> WORK REQUEST
Go through the listing below and show each line that has the word "Стоимость".

■ ■ ■ ■ ■ ■ ■

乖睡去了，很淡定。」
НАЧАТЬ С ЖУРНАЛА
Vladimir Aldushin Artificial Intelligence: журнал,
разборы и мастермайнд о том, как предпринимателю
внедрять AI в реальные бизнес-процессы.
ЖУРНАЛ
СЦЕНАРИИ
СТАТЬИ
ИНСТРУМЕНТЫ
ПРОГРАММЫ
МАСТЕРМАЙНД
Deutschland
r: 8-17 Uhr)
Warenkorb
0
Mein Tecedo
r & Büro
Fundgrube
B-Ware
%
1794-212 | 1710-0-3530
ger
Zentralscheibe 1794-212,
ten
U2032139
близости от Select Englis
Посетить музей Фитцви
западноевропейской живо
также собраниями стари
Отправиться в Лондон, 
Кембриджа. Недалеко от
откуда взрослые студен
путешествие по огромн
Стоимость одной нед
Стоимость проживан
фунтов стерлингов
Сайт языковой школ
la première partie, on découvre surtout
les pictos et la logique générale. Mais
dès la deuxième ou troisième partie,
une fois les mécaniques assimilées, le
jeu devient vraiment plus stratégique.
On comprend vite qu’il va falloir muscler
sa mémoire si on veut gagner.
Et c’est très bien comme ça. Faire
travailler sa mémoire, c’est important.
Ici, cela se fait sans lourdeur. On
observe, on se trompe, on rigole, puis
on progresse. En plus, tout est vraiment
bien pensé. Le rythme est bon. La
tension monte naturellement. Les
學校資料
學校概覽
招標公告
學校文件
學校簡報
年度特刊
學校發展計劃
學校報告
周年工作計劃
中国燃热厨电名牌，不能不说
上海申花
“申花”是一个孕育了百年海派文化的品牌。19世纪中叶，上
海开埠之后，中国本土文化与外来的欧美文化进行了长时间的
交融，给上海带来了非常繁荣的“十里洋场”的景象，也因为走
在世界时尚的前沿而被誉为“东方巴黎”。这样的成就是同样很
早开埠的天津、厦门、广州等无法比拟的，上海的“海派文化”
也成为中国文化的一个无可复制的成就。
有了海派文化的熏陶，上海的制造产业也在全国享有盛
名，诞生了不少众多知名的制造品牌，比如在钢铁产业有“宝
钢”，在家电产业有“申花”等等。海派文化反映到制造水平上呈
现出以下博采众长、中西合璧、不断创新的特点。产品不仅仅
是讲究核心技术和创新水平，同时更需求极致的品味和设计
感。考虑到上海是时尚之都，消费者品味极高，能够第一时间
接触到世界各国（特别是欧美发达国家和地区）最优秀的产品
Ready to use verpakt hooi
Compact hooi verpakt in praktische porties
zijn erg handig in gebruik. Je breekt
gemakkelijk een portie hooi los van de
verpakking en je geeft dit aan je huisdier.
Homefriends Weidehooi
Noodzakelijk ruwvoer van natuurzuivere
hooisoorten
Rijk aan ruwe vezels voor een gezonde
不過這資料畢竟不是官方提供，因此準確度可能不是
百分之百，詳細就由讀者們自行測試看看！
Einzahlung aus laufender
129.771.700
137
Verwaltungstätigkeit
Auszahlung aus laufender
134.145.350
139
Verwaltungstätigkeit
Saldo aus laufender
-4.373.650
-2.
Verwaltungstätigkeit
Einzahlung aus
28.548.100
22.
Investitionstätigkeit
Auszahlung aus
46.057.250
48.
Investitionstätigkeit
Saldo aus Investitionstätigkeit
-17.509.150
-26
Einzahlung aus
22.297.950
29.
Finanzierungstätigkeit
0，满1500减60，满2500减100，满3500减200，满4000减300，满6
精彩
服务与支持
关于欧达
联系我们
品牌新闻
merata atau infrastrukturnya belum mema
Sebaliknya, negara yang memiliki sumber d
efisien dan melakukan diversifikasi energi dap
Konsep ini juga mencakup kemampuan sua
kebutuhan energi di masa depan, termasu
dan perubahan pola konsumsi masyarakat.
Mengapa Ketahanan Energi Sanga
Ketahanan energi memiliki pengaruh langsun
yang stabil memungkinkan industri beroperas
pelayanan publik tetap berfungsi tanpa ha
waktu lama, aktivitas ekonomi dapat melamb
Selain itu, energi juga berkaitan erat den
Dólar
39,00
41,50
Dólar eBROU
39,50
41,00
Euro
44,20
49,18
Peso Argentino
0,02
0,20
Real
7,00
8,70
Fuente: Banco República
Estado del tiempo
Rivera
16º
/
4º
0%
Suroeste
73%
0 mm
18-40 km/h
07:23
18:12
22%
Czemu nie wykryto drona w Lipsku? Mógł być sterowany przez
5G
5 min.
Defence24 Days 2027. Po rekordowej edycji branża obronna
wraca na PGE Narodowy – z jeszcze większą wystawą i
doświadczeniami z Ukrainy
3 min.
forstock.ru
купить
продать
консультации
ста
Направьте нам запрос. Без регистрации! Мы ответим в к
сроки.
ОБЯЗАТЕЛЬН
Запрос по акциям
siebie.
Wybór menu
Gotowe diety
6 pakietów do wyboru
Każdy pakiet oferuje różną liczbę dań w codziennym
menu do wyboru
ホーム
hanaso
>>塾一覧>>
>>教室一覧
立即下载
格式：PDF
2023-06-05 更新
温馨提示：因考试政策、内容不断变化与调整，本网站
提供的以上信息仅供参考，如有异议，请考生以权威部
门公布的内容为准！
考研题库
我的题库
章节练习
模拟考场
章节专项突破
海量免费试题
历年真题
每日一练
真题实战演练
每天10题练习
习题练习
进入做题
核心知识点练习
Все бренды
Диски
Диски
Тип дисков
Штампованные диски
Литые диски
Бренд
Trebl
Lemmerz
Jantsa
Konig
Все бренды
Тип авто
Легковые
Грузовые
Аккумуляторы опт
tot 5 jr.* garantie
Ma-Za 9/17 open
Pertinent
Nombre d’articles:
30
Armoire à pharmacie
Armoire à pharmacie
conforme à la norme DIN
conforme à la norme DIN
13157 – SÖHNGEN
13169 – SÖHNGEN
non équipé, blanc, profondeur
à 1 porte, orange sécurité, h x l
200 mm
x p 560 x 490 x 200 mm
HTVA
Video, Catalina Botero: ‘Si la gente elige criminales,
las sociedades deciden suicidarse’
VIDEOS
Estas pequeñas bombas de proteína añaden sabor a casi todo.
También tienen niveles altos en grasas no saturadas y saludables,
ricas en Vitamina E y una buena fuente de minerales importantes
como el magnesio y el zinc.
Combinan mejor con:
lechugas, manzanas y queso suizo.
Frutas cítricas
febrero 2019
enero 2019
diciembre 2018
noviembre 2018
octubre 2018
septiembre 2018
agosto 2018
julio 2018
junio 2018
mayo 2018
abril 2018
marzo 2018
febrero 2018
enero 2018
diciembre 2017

■ ■ ■ ■ ■ ■ ■

> FINAL ANSWER
Стоимость одной нед
Стоимость проживан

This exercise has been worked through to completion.